Saturday, March 7, 2015

Parse the MFT in PowerShell


[This post has been deprecated.  During the development of PowerForensics, I have decided to move away from the Sleuth Kit naming convention in favor of the artifact's true names (ex. Get-IStat has become Get-MFTRecord and Get-ICat has become Get-ContentRaw.  For a better explanation of PowerForensic's capabilities please follow my "On the Forensics Trail" series.]



Over the past year or so I have been thinking about the best way to implement a Digital Forensic framework from within PowerShell.  Recently, I wrote a PowerShell cmdlet in C# to parse the Windows Prefetch file for useful forensic artifacts, but I quickly realized that accessing files directly is not forensically sound.  

During my search for solutions, I came across clymb3r's blog post about his Invoke-Ninjacopy cmdlet and thought that I could use this methodology for my Forensic framework.  One of the components of Invoke-Ninjacopy is a DLL that parses the NTFS file system, and upon reviewing the DLL project I decided that porting it to a C# assembly library would be a very logical starting point for PowerForensics.  With the help of Brian Carrier's File System Forensics book, for context, I was able to reproduce the NTFS parsing code in C#.  

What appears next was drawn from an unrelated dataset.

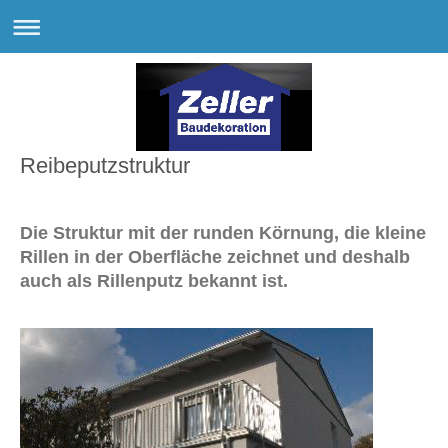
Reibeputzstruktur
Die Struktur mit der runden Körnung, die kleine
Rillen in der Oberfläche zeichnet und deshalb
auch als Rillenputz bekannt ist.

PowerForensics works by opening a read handle to the logical volume (such as the C Drive), and parsing the NTFS structures within the volume's raw bytes.

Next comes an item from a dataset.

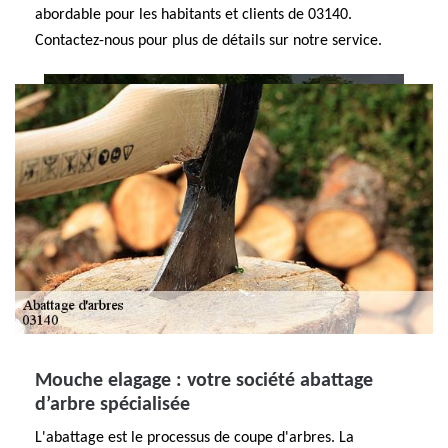
abordable pour les habitants et clients de 03140.
Contactez-nous pour plus de détails sur notre service.
Mouche elagage : votre société abattage
d’arbre spécialisée
L'abattage est le processus de coupe d'arbres. La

NOTE: PowerShell must be run as administrator to access the Volume's file handle.

The rest of this post describes some of the initial capabilities presented by PowerForensics.

Get-IStat
While writing the code for PowerForensics, I realized that I was starting to reproduce some of the functionality inherent in The Sleuth Kit, so I decided to maintain a similar naming convention to those tools (ex. Get-FSStat, Get-IStat, Get-ICat) for continuity purposes.

Get-IStat is a cmdlet that can be used to return the MFT Entry for a specified file.  The file can be specified by its Path or via its Index Number (what record it is in the MFT).  Additionally, the investigator can specify what Logical Volume they want to investigate through the VolumeName parameter (Remember that the volume must be using NTFS as its file system).


FileRecord Object

Get-IStat returns a custom FileRecord object.  This object is built into PowerForensics, and represents a File Record in the Master File Table.  In the context of this post the important properties of the FileRecord object are the RecordNumber, the record's index into the MFT, and the Attribute Array, the records attribute objects. 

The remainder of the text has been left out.